AVAILABLE DATA below:
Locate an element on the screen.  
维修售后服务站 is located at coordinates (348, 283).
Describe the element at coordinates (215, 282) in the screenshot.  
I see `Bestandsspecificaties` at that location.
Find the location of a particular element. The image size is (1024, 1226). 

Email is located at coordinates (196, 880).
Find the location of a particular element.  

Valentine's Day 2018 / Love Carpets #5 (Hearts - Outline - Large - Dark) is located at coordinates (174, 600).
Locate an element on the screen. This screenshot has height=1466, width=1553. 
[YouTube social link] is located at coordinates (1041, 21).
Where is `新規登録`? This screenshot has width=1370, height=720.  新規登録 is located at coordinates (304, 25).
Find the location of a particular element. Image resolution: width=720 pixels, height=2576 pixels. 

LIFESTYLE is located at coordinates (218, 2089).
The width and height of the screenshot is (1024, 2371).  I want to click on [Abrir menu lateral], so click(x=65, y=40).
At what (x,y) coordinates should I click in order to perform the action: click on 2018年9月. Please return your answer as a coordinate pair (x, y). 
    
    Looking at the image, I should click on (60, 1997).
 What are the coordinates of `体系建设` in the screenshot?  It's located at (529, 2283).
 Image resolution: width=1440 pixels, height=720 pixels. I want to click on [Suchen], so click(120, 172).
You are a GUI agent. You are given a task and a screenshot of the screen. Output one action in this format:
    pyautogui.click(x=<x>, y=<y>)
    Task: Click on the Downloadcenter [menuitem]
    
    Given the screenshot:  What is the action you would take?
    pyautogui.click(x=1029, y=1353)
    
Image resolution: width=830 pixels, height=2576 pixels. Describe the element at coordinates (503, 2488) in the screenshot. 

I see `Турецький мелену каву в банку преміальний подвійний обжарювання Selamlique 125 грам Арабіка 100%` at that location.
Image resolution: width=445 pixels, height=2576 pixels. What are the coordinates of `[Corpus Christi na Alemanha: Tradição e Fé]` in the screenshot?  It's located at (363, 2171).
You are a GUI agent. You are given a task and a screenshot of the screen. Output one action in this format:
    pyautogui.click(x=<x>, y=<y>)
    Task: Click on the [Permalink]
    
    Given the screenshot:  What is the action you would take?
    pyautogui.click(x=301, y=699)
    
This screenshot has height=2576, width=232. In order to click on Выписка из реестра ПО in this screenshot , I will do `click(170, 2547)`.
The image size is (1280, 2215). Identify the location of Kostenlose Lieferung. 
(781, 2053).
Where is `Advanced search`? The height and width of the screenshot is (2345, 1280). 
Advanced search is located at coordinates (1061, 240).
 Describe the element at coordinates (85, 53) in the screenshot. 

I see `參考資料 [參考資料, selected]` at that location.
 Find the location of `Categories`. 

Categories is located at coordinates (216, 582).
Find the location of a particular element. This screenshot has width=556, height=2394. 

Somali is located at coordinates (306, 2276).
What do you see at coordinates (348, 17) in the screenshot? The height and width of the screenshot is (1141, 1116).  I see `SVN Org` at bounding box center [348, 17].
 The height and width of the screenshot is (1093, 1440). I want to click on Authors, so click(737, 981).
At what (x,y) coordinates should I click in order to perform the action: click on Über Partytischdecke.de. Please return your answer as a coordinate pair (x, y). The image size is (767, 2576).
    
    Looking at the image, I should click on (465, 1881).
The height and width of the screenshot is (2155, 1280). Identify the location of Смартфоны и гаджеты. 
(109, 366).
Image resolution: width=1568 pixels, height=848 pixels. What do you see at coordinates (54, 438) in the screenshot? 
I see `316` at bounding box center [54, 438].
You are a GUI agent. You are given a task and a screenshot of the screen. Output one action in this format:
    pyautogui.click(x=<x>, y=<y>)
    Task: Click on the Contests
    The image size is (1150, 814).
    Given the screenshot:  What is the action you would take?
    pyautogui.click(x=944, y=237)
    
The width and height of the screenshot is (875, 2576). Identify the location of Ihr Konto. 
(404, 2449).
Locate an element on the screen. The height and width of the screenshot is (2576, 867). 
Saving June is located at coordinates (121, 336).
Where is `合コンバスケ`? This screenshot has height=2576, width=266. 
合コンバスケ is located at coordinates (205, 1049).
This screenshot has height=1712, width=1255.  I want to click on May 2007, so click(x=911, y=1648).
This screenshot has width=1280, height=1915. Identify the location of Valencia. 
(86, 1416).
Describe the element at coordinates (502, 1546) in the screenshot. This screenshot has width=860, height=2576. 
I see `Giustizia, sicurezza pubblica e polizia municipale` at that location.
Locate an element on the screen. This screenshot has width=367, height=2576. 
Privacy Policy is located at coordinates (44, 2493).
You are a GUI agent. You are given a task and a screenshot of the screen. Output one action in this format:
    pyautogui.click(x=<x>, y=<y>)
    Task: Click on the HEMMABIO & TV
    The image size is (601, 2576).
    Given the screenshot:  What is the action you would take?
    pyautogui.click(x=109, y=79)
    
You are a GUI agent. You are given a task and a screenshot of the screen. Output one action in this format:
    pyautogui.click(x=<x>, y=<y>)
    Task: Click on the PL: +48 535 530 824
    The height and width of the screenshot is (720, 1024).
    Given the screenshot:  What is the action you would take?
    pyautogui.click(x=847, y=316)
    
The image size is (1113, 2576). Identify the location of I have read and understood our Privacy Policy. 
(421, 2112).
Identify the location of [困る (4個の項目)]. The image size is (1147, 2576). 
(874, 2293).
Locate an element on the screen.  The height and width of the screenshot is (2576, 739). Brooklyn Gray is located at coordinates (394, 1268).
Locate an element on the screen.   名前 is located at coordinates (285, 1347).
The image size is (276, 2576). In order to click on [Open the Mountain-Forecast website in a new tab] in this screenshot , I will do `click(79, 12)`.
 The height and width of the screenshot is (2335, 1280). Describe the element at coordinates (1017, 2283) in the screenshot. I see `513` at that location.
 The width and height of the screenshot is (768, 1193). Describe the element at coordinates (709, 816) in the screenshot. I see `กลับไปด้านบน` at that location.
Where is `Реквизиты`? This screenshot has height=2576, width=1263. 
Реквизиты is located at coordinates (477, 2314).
End of AVAILABLE DATA.
Return all the lines shown above, word for word.

# RESULT FOR THIS TASK
Locate an element on the screen.  
维修售后服务站 is located at coordinates (348, 283).
Describe the element at coordinates (215, 282) in the screenshot.  
I see `Bestandsspecificaties` at that location.
Find the location of a particular element. The image size is (1024, 1226). 

Email is located at coordinates (196, 880).
Find the location of a particular element.  

Valentine's Day 2018 / Love Carpets #5 (Hearts - Outline - Large - Dark) is located at coordinates (174, 600).
Locate an element on the screen. This screenshot has height=1466, width=1553. 
[YouTube social link] is located at coordinates (1041, 21).
Where is `新規登録`? This screenshot has width=1370, height=720.  新規登録 is located at coordinates (304, 25).
Find the location of a particular element. Image resolution: width=720 pixels, height=2576 pixels. 

LIFESTYLE is located at coordinates (218, 2089).
The width and height of the screenshot is (1024, 2371).  I want to click on [Abrir menu lateral], so click(x=65, y=40).
At what (x,y) coordinates should I click in order to perform the action: click on 2018年9月. Please return your answer as a coordinate pair (x, y). 
    
    Looking at the image, I should click on (60, 1997).
 What are the coordinates of `体系建设` in the screenshot?  It's located at (529, 2283).
 Image resolution: width=1440 pixels, height=720 pixels. I want to click on [Suchen], so click(120, 172).
You are a GUI agent. You are given a task and a screenshot of the screen. Output one action in this format:
    pyautogui.click(x=<x>, y=<y>)
    Task: Click on the Downloadcenter [menuitem]
    
    Given the screenshot:  What is the action you would take?
    pyautogui.click(x=1029, y=1353)
    
Image resolution: width=830 pixels, height=2576 pixels. Describe the element at coordinates (503, 2488) in the screenshot. 

I see `Турецький мелену каву в банку преміальний подвійний обжарювання Selamlique 125 грам Арабіка 100%` at that location.
Image resolution: width=445 pixels, height=2576 pixels. What are the coordinates of `[Corpus Christi na Alemanha: Tradição e Fé]` in the screenshot?  It's located at (363, 2171).
You are a GUI agent. You are given a task and a screenshot of the screen. Output one action in this format:
    pyautogui.click(x=<x>, y=<y>)
    Task: Click on the [Permalink]
    
    Given the screenshot:  What is the action you would take?
    pyautogui.click(x=301, y=699)
    
This screenshot has height=2576, width=232. In order to click on Выписка из реестра ПО in this screenshot , I will do `click(170, 2547)`.
The image size is (1280, 2215). Identify the location of Kostenlose Lieferung. 
(781, 2053).
Where is `Advanced search`? The height and width of the screenshot is (2345, 1280). 
Advanced search is located at coordinates (1061, 240).
 Describe the element at coordinates (85, 53) in the screenshot. 

I see `參考資料 [參考資料, selected]` at that location.
 Find the location of `Categories`. 

Categories is located at coordinates (216, 582).
Find the location of a particular element. This screenshot has width=556, height=2394. 

Somali is located at coordinates (306, 2276).
What do you see at coordinates (348, 17) in the screenshot? The height and width of the screenshot is (1141, 1116).  I see `SVN Org` at bounding box center [348, 17].
 The height and width of the screenshot is (1093, 1440). I want to click on Authors, so click(737, 981).
At what (x,y) coordinates should I click in order to perform the action: click on Über Partytischdecke.de. Please return your answer as a coordinate pair (x, y). The image size is (767, 2576).
    
    Looking at the image, I should click on (465, 1881).
The height and width of the screenshot is (2155, 1280). Identify the location of Смартфоны и гаджеты. 
(109, 366).
Image resolution: width=1568 pixels, height=848 pixels. What do you see at coordinates (54, 438) in the screenshot? 
I see `316` at bounding box center [54, 438].
You are a GUI agent. You are given a task and a screenshot of the screen. Output one action in this format:
    pyautogui.click(x=<x>, y=<y>)
    Task: Click on the Contests
    The image size is (1150, 814).
    Given the screenshot:  What is the action you would take?
    pyautogui.click(x=944, y=237)
    
The width and height of the screenshot is (875, 2576). Identify the location of Ihr Konto. 
(404, 2449).
Locate an element on the screen. The height and width of the screenshot is (2576, 867). 
Saving June is located at coordinates (121, 336).
Where is `合コンバスケ`? This screenshot has height=2576, width=266. 
合コンバスケ is located at coordinates (205, 1049).
This screenshot has height=1712, width=1255.  I want to click on May 2007, so click(x=911, y=1648).
This screenshot has width=1280, height=1915. Identify the location of Valencia. 
(86, 1416).
Describe the element at coordinates (502, 1546) in the screenshot. This screenshot has width=860, height=2576. 
I see `Giustizia, sicurezza pubblica e polizia municipale` at that location.
Locate an element on the screen. This screenshot has width=367, height=2576. 
Privacy Policy is located at coordinates (44, 2493).
You are a GUI agent. You are given a task and a screenshot of the screen. Output one action in this format:
    pyautogui.click(x=<x>, y=<y>)
    Task: Click on the HEMMABIO & TV
    The image size is (601, 2576).
    Given the screenshot:  What is the action you would take?
    pyautogui.click(x=109, y=79)
    
You are a GUI agent. You are given a task and a screenshot of the screen. Output one action in this format:
    pyautogui.click(x=<x>, y=<y>)
    Task: Click on the PL: +48 535 530 824
    The height and width of the screenshot is (720, 1024).
    Given the screenshot:  What is the action you would take?
    pyautogui.click(x=847, y=316)
    
The image size is (1113, 2576). Identify the location of I have read and understood our Privacy Policy. 
(421, 2112).
Identify the location of [困る (4個の項目)]. The image size is (1147, 2576). 
(874, 2293).
Locate an element on the screen.  The height and width of the screenshot is (2576, 739). Brooklyn Gray is located at coordinates (394, 1268).
Locate an element on the screen.   名前 is located at coordinates (285, 1347).
The image size is (276, 2576). In order to click on [Open the Mountain-Forecast website in a new tab] in this screenshot , I will do `click(79, 12)`.
 The height and width of the screenshot is (2335, 1280). Describe the element at coordinates (1017, 2283) in the screenshot. I see `513` at that location.
 The width and height of the screenshot is (768, 1193). Describe the element at coordinates (709, 816) in the screenshot. I see `กลับไปด้านบน` at that location.
Where is `Реквизиты`? This screenshot has height=2576, width=1263. 
Реквизиты is located at coordinates (477, 2314).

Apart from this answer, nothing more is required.